| Outcome | Probability | Yes Bid | Yes Ask | 24h Change | Volume | |
|---|---|---|---|---|---|---|
| Sting Ray Robb | 0% | 0¢ | 0¢ | — | $0 | Trade → |
| Santino Ferrucci | 0% | 0¢ | 0¢ | — | $0 | Trade → |
| Nolan Siegel | 0% | 0¢ | 0¢ | — | $0 | Trade → |
| Scott McLaughlin | 0% | 0¢ | 0¢ | — | $0 | Trade → |
| Caio Collet | 0% | 0¢ | 0¢ | — | $0 | Trade → |
| Christian Lundgaard | 0% | 0¢ | 0¢ | — | $0 | Trade → |
| Josef Newgarden | 0% | 0¢ | 0¢ | — | $0 | Trade → |
| Will Power | 0% | 0¢ | 0¢ | — | $0 | Trade → |
| Scott Dixon | 0% | 0¢ | 0¢ | — | $0 | Trade → |
| Louis Foster | 0% | 0¢ | 0¢ | — | $0 | Trade → |
| Alexander Rossi | 0% | 0¢ | 0¢ | — | $0 | Trade → |
| Kyle Kirkwood | 0% | 0¢ | 0¢ | — | $0 | Trade → |
| Alex Palou | 0% | 0¢ | 0¢ | — | $0 | Trade → |
| Marcus Ericsson | 0% | 0¢ | 0¢ | — | $0 | Trade → |
| Mick Schumacher | 0% | 0¢ | 0¢ | — | $0 | Trade → |
| Christian Rasmussen | 0% | 0¢ | 0¢ | — | $0 | Trade → |
| Marcus Armstrong | 0% | 0¢ | 0¢ | — | $0 | Trade → |
| David Malukas | 0% | 0¢ | 0¢ | — | $0 | Trade → |
| Dennis Hauger | 0% | 0¢ | 0¢ | — | $0 | Trade → |
| Graham Rahal | 0% | 0¢ | 0¢ | — | $0 | Trade → |
| Romain Grosjean | 0% | 0¢ | 0¢ | — | $0 | Trade → |
| Felix Rosenqvist | 0% | 0¢ | 0¢ | — | $0 | Trade → |
| Rinus Veekay | 0% | 0¢ | 0¢ | — | $0 | Trade → |
| Kyffin Simpson | 0% | 0¢ | 0¢ | — | $0 | Trade → |
| Pato O’Ward | 0% | 0¢ | 0¢ | — | $0 | Trade → |
This market asks which listed entrant will be declared the official winner of the Grand Prix of Arlington. It matters because race outcomes reflect on driver and team performance and provide a way to trade on event-specific information as it unfolds.

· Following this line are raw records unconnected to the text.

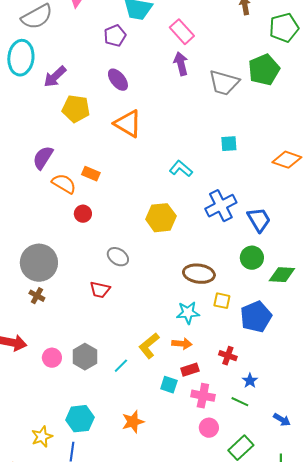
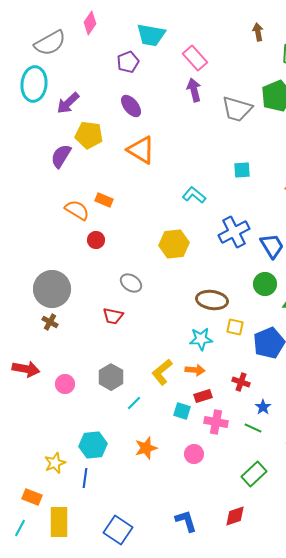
purple semicircle: (43, 158) -> (61, 156), moved
gray hexagon: (85, 357) -> (111, 377), moved
cyan line: (121, 366) -> (134, 403), moved
pink circle: (209, 428) -> (194, 454), moved

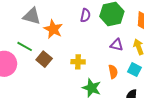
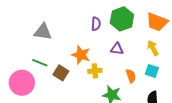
orange star: (53, 29) -> (81, 55), moved
purple triangle: (117, 45) -> (117, 49), moved

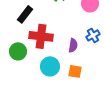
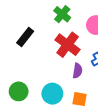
red cross: (41, 36) -> (68, 45), moved, turned 30
green circle: (18, 51) -> (19, 91), moved

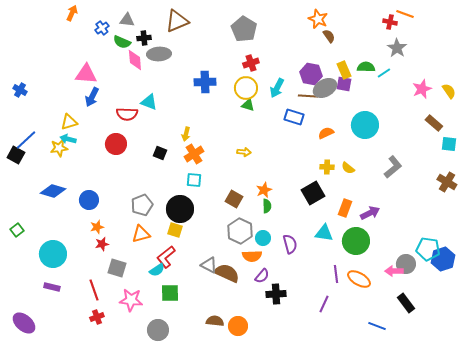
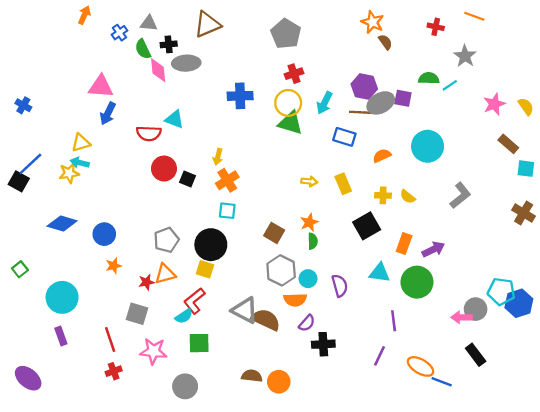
red cross: (390, 22) -> (436, 27), moved
green semicircle: (122, 42) -> (143, 49), turned 42
yellow rectangle: (344, 70) -> (343, 184), moved
green triangle: (248, 105) -> (290, 123), size x1.6
red circle: (116, 144) -> (164, 169), moved
yellow arrow: (244, 152) -> (309, 181), moved
red star: (102, 244) -> (146, 282), moved
gray triangle: (209, 265) -> (245, 310), size x1.4
orange ellipse: (359, 279) -> (421, 366), moved
purple rectangle: (52, 287) -> (61, 336), turned 56

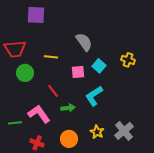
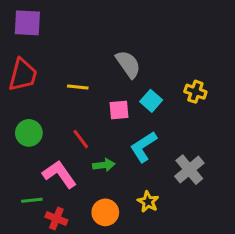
purple square: (36, 15) -> (27, 23), moved
red trapezoid: (15, 49) -> (23, 75), turned -70
green circle: (25, 73) -> (29, 133), moved
green line: (15, 123) -> (32, 200), moved
gray cross: (124, 131) -> (189, 170), moved

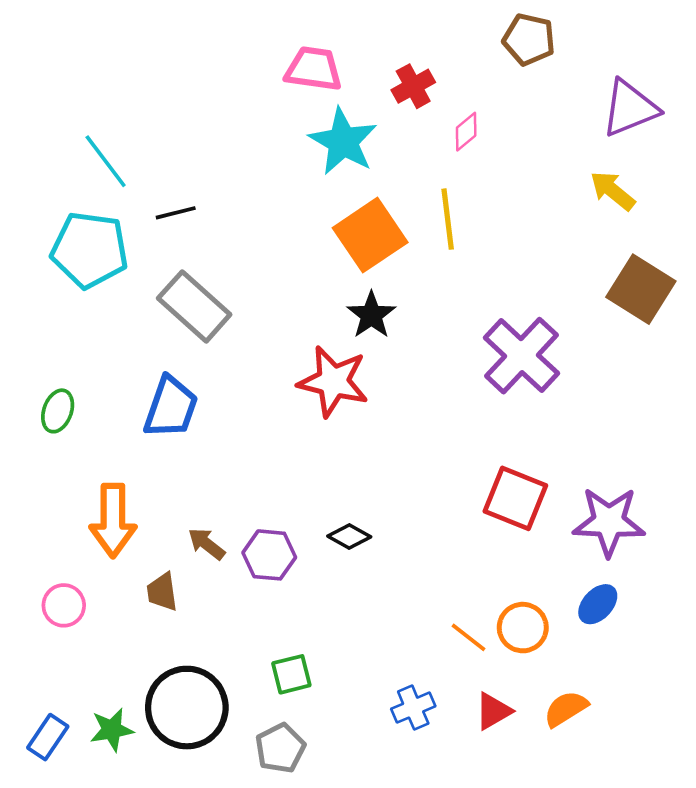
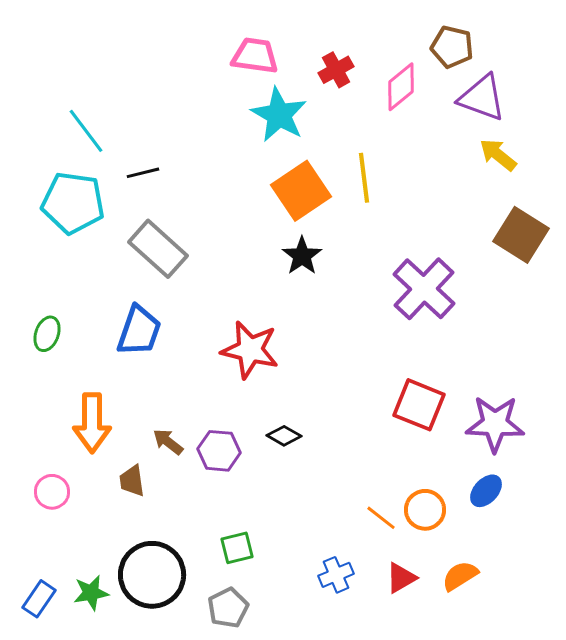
brown pentagon: (529, 39) -> (452, 47), moved
purple triangle: (630, 108) -> (482, 98), moved, turned 42
pink diamond: (466, 132) -> (401, 87), moved, size x1.5
red star: (333, 381) -> (250, 350), moved

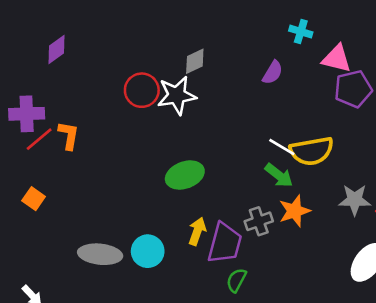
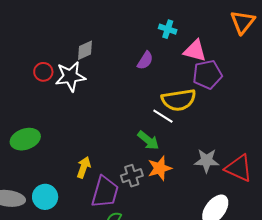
red circle: (142, 90) -> (43, 72), size x0.7
white line: (282, 147) -> (163, 116), moved
yellow semicircle: (312, 151) -> (179, 100), moved
green ellipse: (185, 175) -> (25, 139), moved
yellow arrow: (197, 231) -> (84, 167), moved

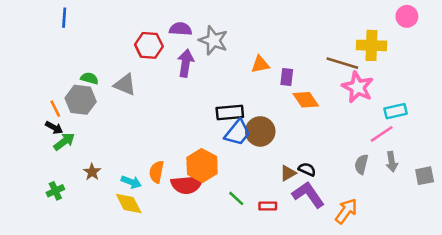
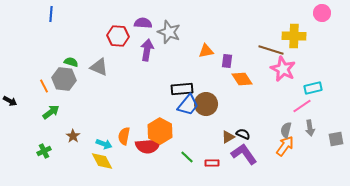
black arrow: (54, 128) -> (10, 101), moved
orange arrow: (346, 211) -> (285, 146), moved

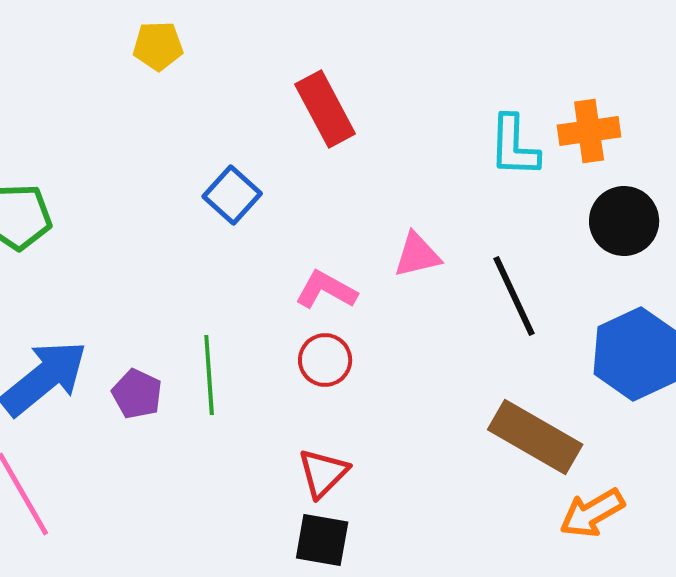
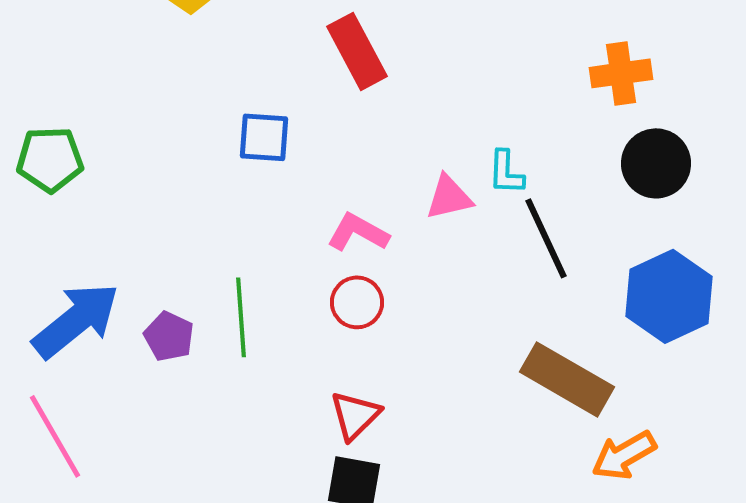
cyan L-shape: (514, 146) -> (506, 172), moved, size x0.7
blue square: (232, 195) -> (264, 137), turned -38

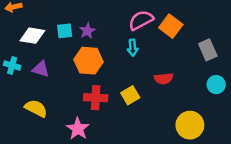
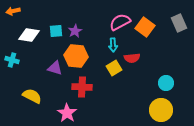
gray rectangle: (208, 50) -> (179, 23), moved
purple triangle: (41, 69) -> (55, 68), moved
red semicircle: (164, 79) -> (132, 58), moved
cyan circle: (216, 85) -> (166, 83), moved
yellow square: (130, 95) -> (114, 68), moved

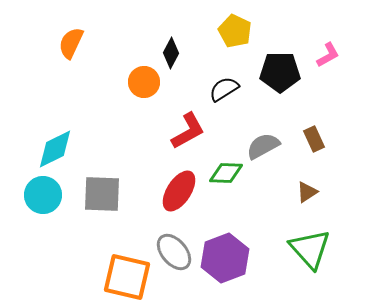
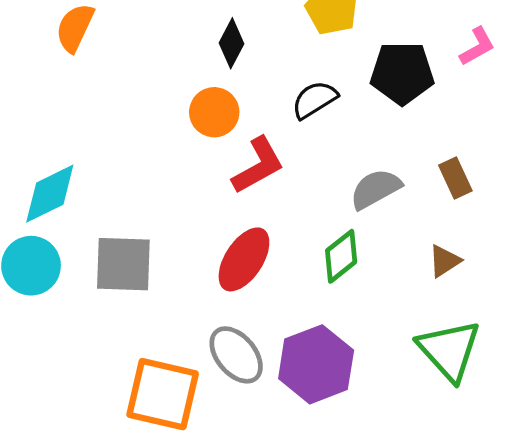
orange circle: (144, 82) -> (214, 112), moved
green diamond: (226, 173) -> (341, 256), moved, turned -40

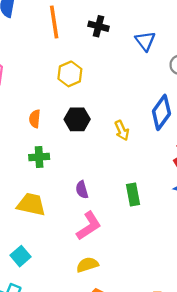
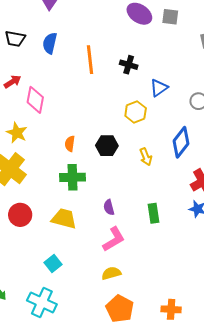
blue triangle: (145, 41) -> (159, 88), moved, turned 30
yellow hexagon: (70, 74) -> (136, 112), moved
green cross: (39, 157) -> (72, 177), size x1.4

The Grand Prix of Arlington is a motorsport event whose winner is determined by on-track performance across practice, qualifying, and the race itself; the market aggregates expectations about which listed entrant will finish first. Race-day factors—track layout, weather, car setup, and team strategy—typically have large effects on outcomes. The market lists 25 distinct outcomes corresponding to possible winners, and resolution follows the official race results and the exchange's rulebook.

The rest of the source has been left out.